*SUPPLIED RECORDS*:
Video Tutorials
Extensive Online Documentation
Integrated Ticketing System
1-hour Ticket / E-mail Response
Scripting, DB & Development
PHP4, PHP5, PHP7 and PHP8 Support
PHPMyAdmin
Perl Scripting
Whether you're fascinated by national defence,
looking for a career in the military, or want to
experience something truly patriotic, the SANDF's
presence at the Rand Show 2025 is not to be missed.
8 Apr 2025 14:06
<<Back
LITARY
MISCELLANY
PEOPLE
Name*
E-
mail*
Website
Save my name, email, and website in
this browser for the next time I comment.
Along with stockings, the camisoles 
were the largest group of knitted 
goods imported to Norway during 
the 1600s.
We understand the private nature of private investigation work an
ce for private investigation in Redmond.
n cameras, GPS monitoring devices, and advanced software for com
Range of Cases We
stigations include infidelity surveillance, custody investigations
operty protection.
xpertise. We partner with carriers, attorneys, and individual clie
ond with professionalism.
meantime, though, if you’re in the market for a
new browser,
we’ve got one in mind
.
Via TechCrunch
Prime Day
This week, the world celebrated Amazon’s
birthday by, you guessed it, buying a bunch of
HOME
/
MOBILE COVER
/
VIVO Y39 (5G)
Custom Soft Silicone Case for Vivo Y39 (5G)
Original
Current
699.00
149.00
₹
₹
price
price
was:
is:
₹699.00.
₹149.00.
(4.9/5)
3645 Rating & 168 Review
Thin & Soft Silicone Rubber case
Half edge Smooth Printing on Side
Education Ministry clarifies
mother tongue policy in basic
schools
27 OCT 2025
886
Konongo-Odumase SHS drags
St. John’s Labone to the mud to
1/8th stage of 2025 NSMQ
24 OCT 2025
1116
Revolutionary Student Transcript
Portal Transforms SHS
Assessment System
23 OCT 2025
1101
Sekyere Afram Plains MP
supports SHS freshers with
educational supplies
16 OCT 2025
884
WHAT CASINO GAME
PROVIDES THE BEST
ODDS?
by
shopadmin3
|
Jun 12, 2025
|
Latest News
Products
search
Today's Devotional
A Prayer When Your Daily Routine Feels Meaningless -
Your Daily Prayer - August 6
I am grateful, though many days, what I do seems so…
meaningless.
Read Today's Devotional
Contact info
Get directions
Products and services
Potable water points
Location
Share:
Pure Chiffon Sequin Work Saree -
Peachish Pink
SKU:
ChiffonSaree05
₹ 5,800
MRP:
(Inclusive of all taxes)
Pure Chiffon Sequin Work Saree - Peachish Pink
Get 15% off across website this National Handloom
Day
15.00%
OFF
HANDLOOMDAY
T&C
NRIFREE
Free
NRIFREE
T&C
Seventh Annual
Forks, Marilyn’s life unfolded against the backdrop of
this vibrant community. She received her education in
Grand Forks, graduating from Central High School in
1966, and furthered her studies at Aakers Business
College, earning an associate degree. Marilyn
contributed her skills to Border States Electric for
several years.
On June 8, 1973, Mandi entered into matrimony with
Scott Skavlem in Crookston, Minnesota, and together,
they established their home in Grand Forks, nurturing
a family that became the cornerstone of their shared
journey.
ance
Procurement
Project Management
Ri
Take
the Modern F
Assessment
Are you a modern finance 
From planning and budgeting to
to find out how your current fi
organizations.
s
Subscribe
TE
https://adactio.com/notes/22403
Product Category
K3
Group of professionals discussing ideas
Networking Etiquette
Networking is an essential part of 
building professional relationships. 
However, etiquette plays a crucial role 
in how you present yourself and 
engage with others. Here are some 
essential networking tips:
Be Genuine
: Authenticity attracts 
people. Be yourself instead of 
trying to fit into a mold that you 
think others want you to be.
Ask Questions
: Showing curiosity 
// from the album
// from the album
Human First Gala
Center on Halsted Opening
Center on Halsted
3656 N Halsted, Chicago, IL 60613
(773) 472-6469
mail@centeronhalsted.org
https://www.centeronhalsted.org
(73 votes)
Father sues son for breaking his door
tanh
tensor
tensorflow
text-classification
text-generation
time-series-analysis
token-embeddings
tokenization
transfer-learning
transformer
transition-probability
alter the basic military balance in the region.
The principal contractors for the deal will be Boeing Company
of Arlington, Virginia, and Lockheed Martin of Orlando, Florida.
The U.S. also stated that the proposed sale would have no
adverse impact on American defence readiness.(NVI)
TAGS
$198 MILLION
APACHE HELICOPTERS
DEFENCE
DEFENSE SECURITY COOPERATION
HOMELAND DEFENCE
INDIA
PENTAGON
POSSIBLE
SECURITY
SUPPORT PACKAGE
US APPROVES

*TASK PROMPT*: The answer is to be the complete listing, transcribed exactly.

*YOUR RESPONSE*:
Video Tutorials
Extensive Online Documentation
Integrated Ticketing System
1-hour Ticket / E-mail Response
Scripting, DB & Development
PHP4, PHP5, PHP7 and PHP8 Support
PHPMyAdmin
Perl Scripting
Whether you're fascinated by national defence,
looking for a career in the military, or want to
experience something truly patriotic, the SANDF's
presence at the Rand Show 2025 is not to be missed.
8 Apr 2025 14:06
<<Back
LITARY
MISCELLANY
PEOPLE
Name*
E-
mail*
Website
Save my name, email, and website in
this browser for the next time I comment.
Along with stockings, the camisoles 
were the largest group of knitted 
goods imported to Norway during 
the 1600s.
We understand the private nature of private investigation work an
ce for private investigation in Redmond.
n cameras, GPS monitoring devices, and advanced software for com
Range of Cases We
stigations include infidelity surveillance, custody investigations
operty protection.
xpertise. We partner with carriers, attorneys, and individual clie
ond with professionalism.
meantime, though, if you’re in the market for a
new browser,
we’ve got one in mind
.
Via TechCrunch
Prime Day
This week, the world celebrated Amazon’s
birthday by, you guessed it, buying a bunch of
HOME
/
MOBILE COVER
/
VIVO Y39 (5G)
Custom Soft Silicone Case for Vivo Y39 (5G)
Original
Current
699.00
149.00
₹
₹
price
price
was:
is:
₹699.00.
₹149.00.
(4.9/5)
3645 Rating & 168 Review
Thin & Soft Silicone Rubber case
Half edge Smooth Printing on Side
Education Ministry clarifies
mother tongue policy in basic
schools
27 OCT 2025
886
Konongo-Odumase SHS drags
St. John’s Labone to the mud to
1/8th stage of 2025 NSMQ
24 OCT 2025
1116
Revolutionary Student Transcript
Portal Transforms SHS
Assessment System
23 OCT 2025
1101
Sekyere Afram Plains MP
supports SHS freshers with
educational supplies
16 OCT 2025
884
WHAT CASINO GAME
PROVIDES THE BEST
ODDS?
by
shopadmin3
|
Jun 12, 2025
|
Latest News
Products
search
Today's Devotional
A Prayer When Your Daily Routine Feels Meaningless -
Your Daily Prayer - August 6
I am grateful, though many days, what I do seems so…
meaningless.
Read Today's Devotional
Contact info
Get directions
Products and services
Potable water points
Location
Share:
Pure Chiffon Sequin Work Saree -
Peachish Pink
SKU:
ChiffonSaree05
₹ 5,800
MRP:
(Inclusive of all taxes)
Pure Chiffon Sequin Work Saree - Peachish Pink
Get 15% off across website this National Handloom
Day
15.00%
OFF
HANDLOOMDAY
T&C
NRIFREE
Free
NRIFREE
T&C
Seventh Annual
Forks, Marilyn’s life unfolded against the backdrop of
this vibrant community. She received her education in
Grand Forks, graduating from Central High School in
1966, and furthered her studies at Aakers Business
College, earning an associate degree. Marilyn
contributed her skills to Border States Electric for
several years.
On June 8, 1973, Mandi entered into matrimony with
Scott Skavlem in Crookston, Minnesota, and together,
they established their home in Grand Forks, nurturing
a family that became the cornerstone of their shared
journey.
ance
Procurement
Project Management
Ri
Take
the Modern F
Assessment
Are you a modern finance 
From planning and budgeting to
to find out how your current fi
organizations.
s
Subscribe
TE
https://adactio.com/notes/22403
Product Category
K3
Group of professionals discussing ideas
Networking Etiquette
Networking is an essential part of 
building professional relationships. 
However, etiquette plays a crucial role 
in how you present yourself and 
engage with others. Here are some 
essential networking tips:
Be Genuine
: Authenticity attracts 
people. Be yourself instead of 
trying to fit into a mold that you 
think others want you to be.
Ask Questions
: Showing curiosity 
// from the album
// from the album
Human First Gala
Center on Halsted Opening
Center on Halsted
3656 N Halsted, Chicago, IL 60613
(773) 472-6469
mail@centeronhalsted.org
https://www.centeronhalsted.org
(73 votes)
Father sues son for breaking his door
tanh
tensor
tensorflow
text-classification
text-generation
time-series-analysis
token-embeddings
tokenization
transfer-learning
transformer
transition-probability
alter the basic military balance in the region.
The principal contractors for the deal will be Boeing Company
of Arlington, Virginia, and Lockheed Martin of Orlando, Florida.
The U.S. also stated that the proposed sale would have no
adverse impact on American defence readiness.(NVI)
TAGS
$198 MILLION
APACHE HELICOPTERS
DEFENCE
DEFENSE SECURITY COOPERATION
HOMELAND DEFENCE
INDIA
PENTAGON
POSSIBLE
SECURITY
SUPPORT PACKAGE
US APPROVES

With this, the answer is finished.